Years later, in the early 1980s, Myles became a sociology professor at UNL and was told by a landlord he’d had problems with previous tenants and couldn’t rent to him. When Myles and his wife found out those previous tenants were Black, he filed a discrimination lawsuit. They later settled the suit, he said, though in hindsight he wishes he’d seen it through.
Home ownership is one of the main drivers of generational wealth, and the effects of redlining and racial covenants linger.
Consider this: The median income for households of color in Lancaster County is 15% to 47% less than white households, according to the Census Bureau’s American Community Survey. Nearly 64% of white households own their homes. Fewer than 23% of Black families and 38% of Latino households do.
Wimes recalls that when Paul Adams — an army lieutenant colonel and Tuskegee Airman — moved to Lincoln as deputy commander of the Lincoln Air Base, he had the means to buy an upper-middle income home, but real estate agents would only show him homes in certain neighborhoods.
He wanted to buy one house on Cotner Boulevard, Wimes said, and though Adams could afford it, he couldn't get a loan approved.

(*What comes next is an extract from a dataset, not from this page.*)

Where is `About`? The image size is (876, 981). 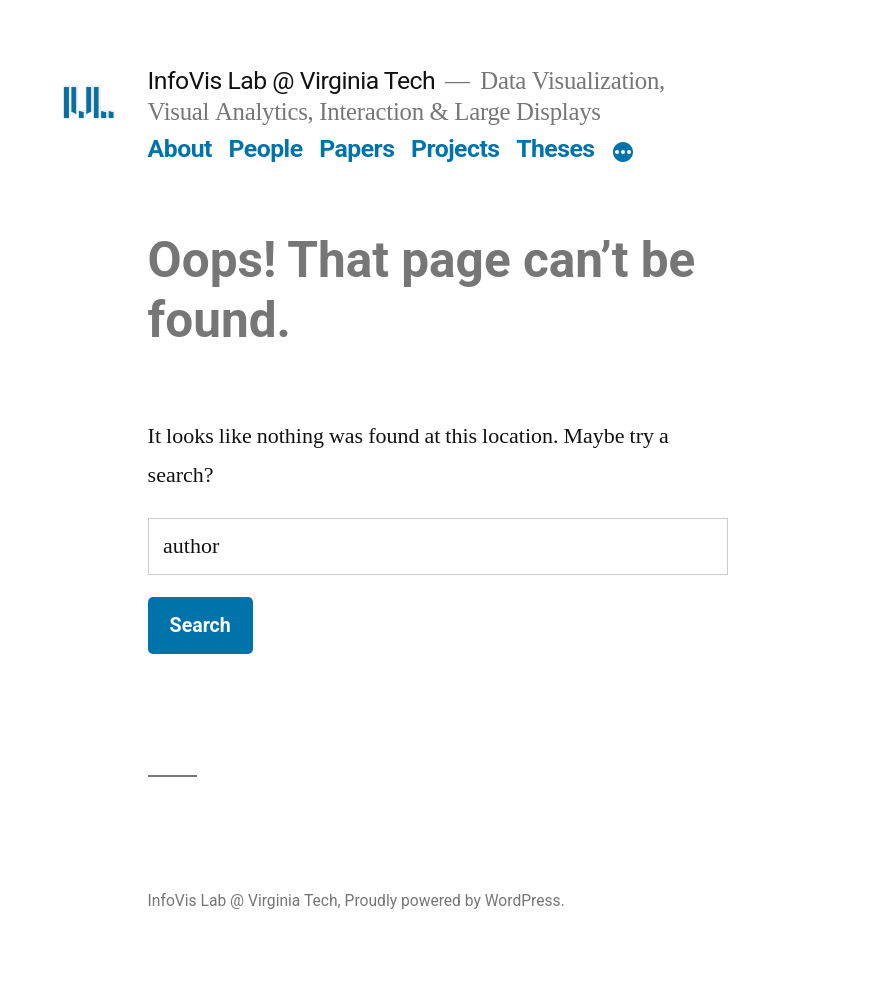 About is located at coordinates (180, 148).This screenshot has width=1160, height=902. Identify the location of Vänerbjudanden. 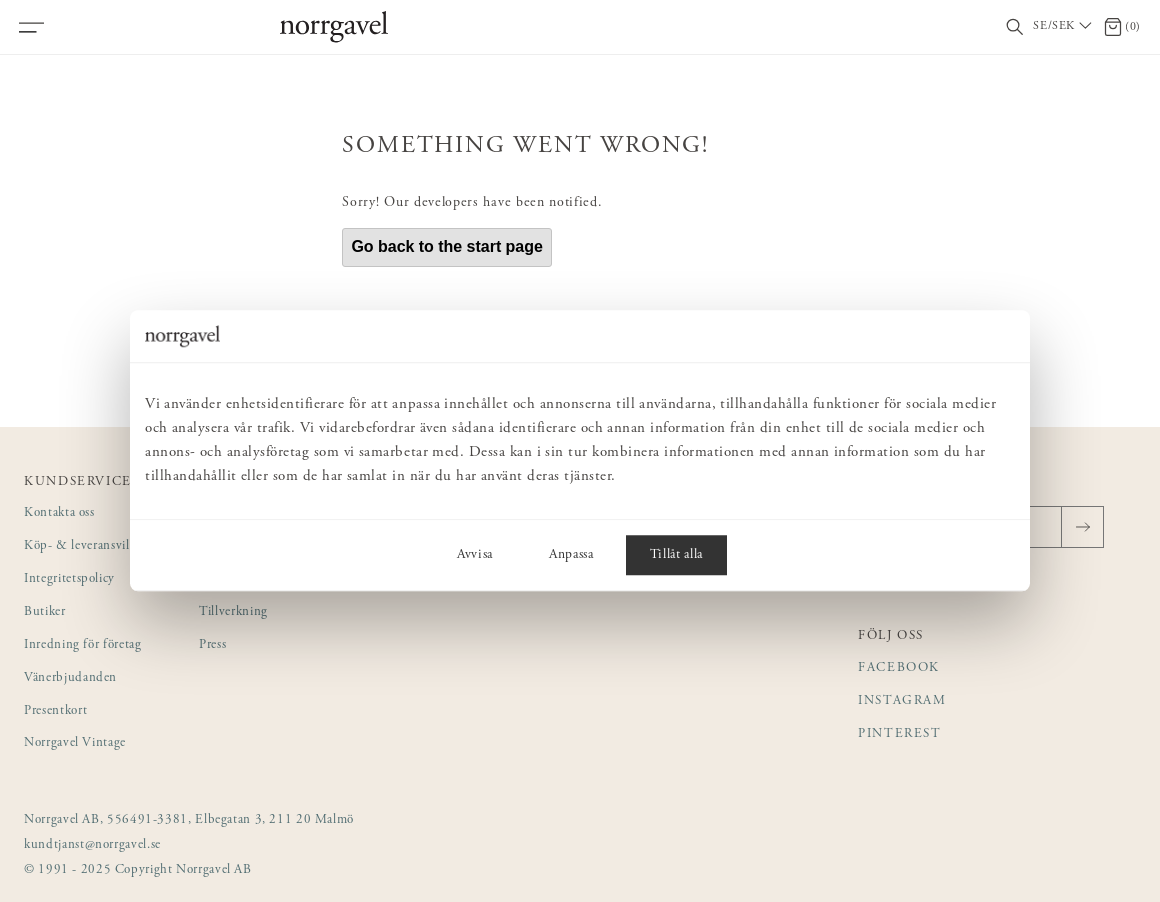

Homes with lower values affected families’ abilities to move to larger homes and different neighborhoods, Wimes said.
For instance, in the '70s, when city officials wanted to build the Northeast Radial, people who lived in the path of the proposed roadway faced selling devalued homes that would have made it nearly impossible to buy a new home of the same size, he said. Ultimately, the radial was never built, but homes were sold during the planning process, Zimmer said.
Johnson-Farr, who lived in the home she grew up in until about four years ago, said many of those longtime families have moved on and many of the homes today are rentals, not owner-occupied.
So what does all that mean for city planners?
It means using that history to inform decisions moving forward, Cary said.
It plays a part in affordable housing decisions — including adding affordable units to as many housing projects as possible, and looking at ways to create more mixed-housing options across the city.
While Lincoln doesn’t have zoning ordinances that allow only single-family units, there are certainly neighborhoods where that is most prevalent, Cary said.
Understanding that history plays into the city’s desire to create “complete neighborhoods” — those with mixed-housing options and services such as grocery stores and banks, schools and parks and swimming pools nearby.
“We don’t have all the answers,” Cary said. “What it does — having that background and understanding of what happened in our city — leads to better informed decision-making.”